--- SUPPLIED MATERIAL ---

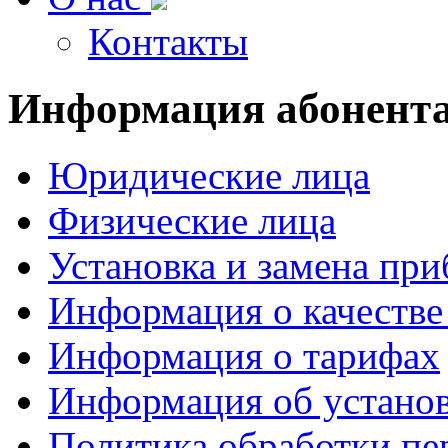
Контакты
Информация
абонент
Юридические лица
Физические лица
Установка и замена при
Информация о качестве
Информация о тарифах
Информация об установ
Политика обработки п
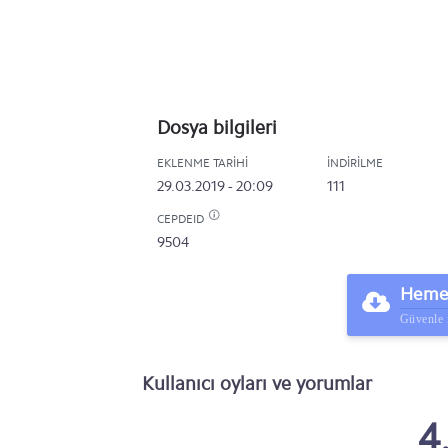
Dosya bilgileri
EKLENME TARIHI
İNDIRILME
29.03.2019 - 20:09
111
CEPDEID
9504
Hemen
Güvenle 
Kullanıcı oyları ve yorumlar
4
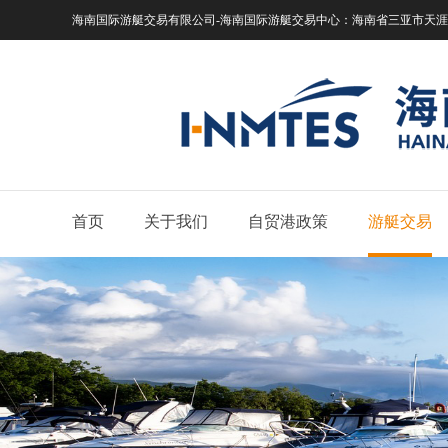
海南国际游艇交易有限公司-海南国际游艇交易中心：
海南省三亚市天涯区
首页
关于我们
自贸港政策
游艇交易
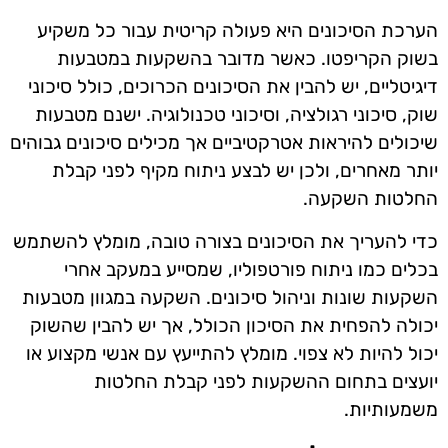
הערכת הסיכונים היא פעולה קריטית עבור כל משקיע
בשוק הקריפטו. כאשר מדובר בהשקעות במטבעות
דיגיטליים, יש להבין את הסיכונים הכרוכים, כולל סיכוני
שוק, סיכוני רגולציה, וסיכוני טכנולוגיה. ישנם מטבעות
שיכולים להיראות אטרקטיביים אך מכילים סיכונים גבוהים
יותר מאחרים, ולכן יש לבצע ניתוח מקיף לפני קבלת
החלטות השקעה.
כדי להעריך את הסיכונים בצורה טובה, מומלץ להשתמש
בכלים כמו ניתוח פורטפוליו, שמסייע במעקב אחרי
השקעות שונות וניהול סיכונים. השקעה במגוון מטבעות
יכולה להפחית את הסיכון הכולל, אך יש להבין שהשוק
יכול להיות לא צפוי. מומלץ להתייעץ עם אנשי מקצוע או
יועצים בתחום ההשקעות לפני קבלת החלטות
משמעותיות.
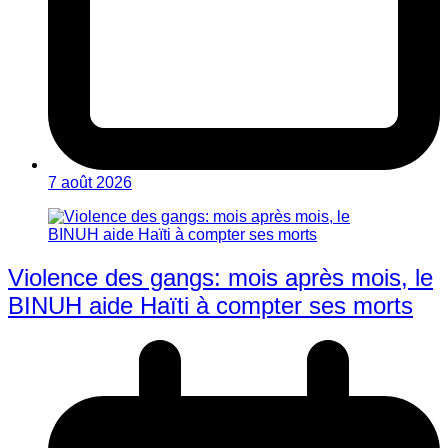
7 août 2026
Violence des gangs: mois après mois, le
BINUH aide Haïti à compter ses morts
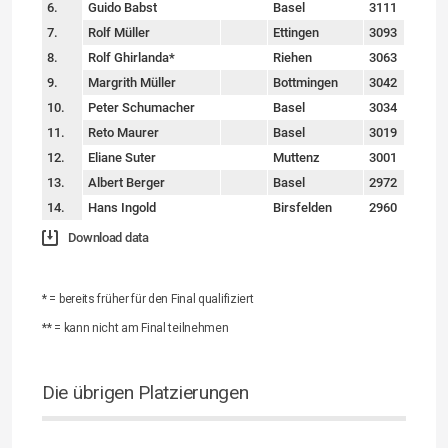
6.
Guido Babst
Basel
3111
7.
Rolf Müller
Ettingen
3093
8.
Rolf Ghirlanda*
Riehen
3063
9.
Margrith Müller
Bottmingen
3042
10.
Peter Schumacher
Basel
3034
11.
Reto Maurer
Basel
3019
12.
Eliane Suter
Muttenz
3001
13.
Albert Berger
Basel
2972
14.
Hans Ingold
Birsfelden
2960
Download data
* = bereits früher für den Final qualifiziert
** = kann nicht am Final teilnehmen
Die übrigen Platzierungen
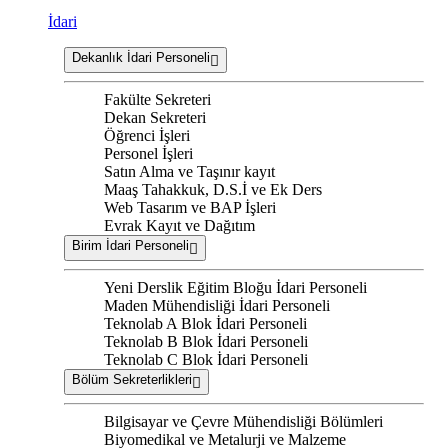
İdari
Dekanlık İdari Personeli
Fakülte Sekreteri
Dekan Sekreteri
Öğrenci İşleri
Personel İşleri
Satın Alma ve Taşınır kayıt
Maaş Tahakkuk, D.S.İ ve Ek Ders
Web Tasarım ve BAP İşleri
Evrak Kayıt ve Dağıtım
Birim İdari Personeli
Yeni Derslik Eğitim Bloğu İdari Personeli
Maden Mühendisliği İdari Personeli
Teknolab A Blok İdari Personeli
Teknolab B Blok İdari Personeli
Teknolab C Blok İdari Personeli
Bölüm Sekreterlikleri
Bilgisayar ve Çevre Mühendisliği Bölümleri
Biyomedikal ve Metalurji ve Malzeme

---

● ASSIGNMENT: Copy the data above line for line, skipping every picture.

● RESPONSE AREA:
Контакты
Информация
абонент
Юридические лица
Физические лица
Установка и замена при
Информация о качестве
Информация о тарифах
Информация об установ
Политика обработки п
Dosya bilgileri
EKLENME TARIHI
İNDIRILME
29.03.2019 - 20:09
111
CEPDEID
9504
Hemen
Güvenle 
Kullanıcı oyları ve yorumlar
4
海南国际游艇交易有限公司-海南国际游艇交易中心：
海南省三亚市天涯区
首页
关于我们
自贸港政策
游艇交易
הערכת הסיכונים היא פעולה קריטית עבור כל משקיע
בשוק הקריפטו. כאשר מדובר בהשקעות במטבעות
דיגיטליים, יש להבין את הסיכונים הכרוכים, כולל סיכוני
שוק, סיכוני רגולציה, וסיכוני טכנולוגיה. ישנם מטבעות
שיכולים להיראות אטרקטיביים אך מכילים סיכונים גבוהים
יותר מאחרים, ולכן יש לבצע ניתוח מקיף לפני קבלת
החלטות השקעה.
כדי להעריך את הסיכונים בצורה טובה, מומלץ להשתמש
בכלים כמו ניתוח פורטפוליו, שמסייע במעקב אחרי
השקעות שונות וניהול סיכונים. השקעה במגוון מטבעות
יכולה להפחית את הסיכון הכולל, אך יש להבין שהשוק
יכול להיות לא צפוי. מומלץ להתייעץ עם אנשי מקצוע או
יועצים בתחום ההשקעות לפני קבלת החלטות
משמעותיות.
7 août 2026
Violence des gangs: mois après mois, le
BINUH aide Haïti à compter ses morts
6.
Guido Babst
Basel
3111
7.
Rolf Müller
Ettingen
3093
8.
Rolf Ghirlanda*
Riehen
3063
9.
Margrith Müller
Bottmingen
3042
10.
Peter Schumacher
Basel
3034
11.
Reto Maurer
Basel
3019
12.
Eliane Suter
Muttenz
3001
13.
Albert Berger
Basel
2972
14.
Hans Ingold
Birsfelden
2960
Download data
* = bereits früher für den Final qualifiziert
** = kann nicht am Final teilnehmen
Die übrigen Platzierungen
İdari
Dekanlık İdari Personeli
Fakülte Sekreteri
Dekan Sekreteri
Öğrenci İşleri
Personel İşleri
Satın Alma ve Taşınır kayıt
Maaş Tahakkuk, D.S.İ ve Ek Ders
Web Tasarım ve BAP İşleri
Evrak Kayıt ve Dağıtım
Birim İdari Personeli
Yeni Derslik Eğitim Bloğu İdari Personeli
Maden Mühendisliği İdari Personeli
Teknolab A Blok İdari Personeli
Teknolab B Blok İdari Personeli
Teknolab C Blok İdari Personeli
Bölüm Sekreterlikleri
Bilgisayar ve Çevre Mühendisliği Bölümleri
Biyomedikal ve Metalurji ve Malzeme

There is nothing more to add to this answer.